Alors oui, soyons des intendants fidèles pour notre vie éternelle,
accumulons les richesses qui ne périssent pas, celles que les mites ne dévorent
pas, celles que les vers ne rongent pas. Ces richesses en vue de notre éternité
c’est évidemment l’amour de Dieu et de nos frères, « ce n’est rien
d’autre, comme dit Pierre Tran Khac Tram, que la paix, la solidarité et le
partage donnés et reçus dans la charité ».

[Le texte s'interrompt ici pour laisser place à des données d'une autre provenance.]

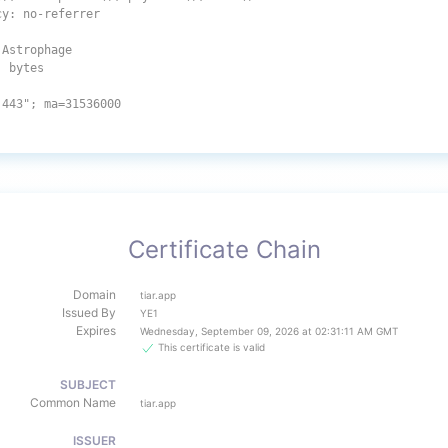
cy: no-referrer
 Astrophage
: bytes
:443"; ma=31536000
Certificate Chain
Domain
tiar.app
Issued By
YE1
Expires
Wednesday, September 09, 2026 at 02:31:11 AM GMT
This certificate is valid
SUBJECT
Common Name
tiar.app
ISSUER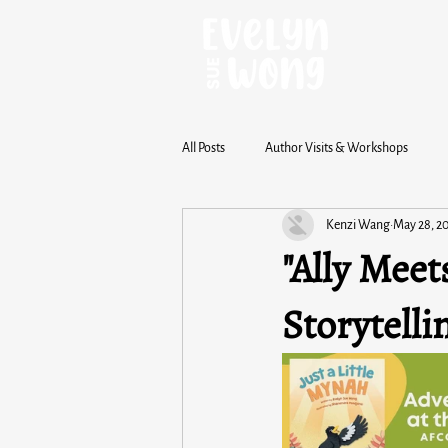
All Posts
Author Visits & Workshops
Kenzi Wang
May 28, 2
"Ally Meet
Storytelli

Ce que confirme Nicolas Tarralle : « Mais comment comprendre cette « richesse en vue de Dieu »? Le contexte de la question posée à Jésus nous fait entendre la richesse du
partage. L’héritage, les grains du grenier, sont faits pour être partagés,
répartis, donnés. Ce qui est réclamé dans le conflit ou amassé dans la solitude
n’a aucune valeur en vue de Dieu. Et plus que tout autre bien, la vie
elle-même, si elle n’est pas donnée, est perdue. En Église nous sommes riches
d’un sens de la propriété qui est au service de la destination universelle des
biens. Bonne nouvelle à vivre en vue de Dieu. »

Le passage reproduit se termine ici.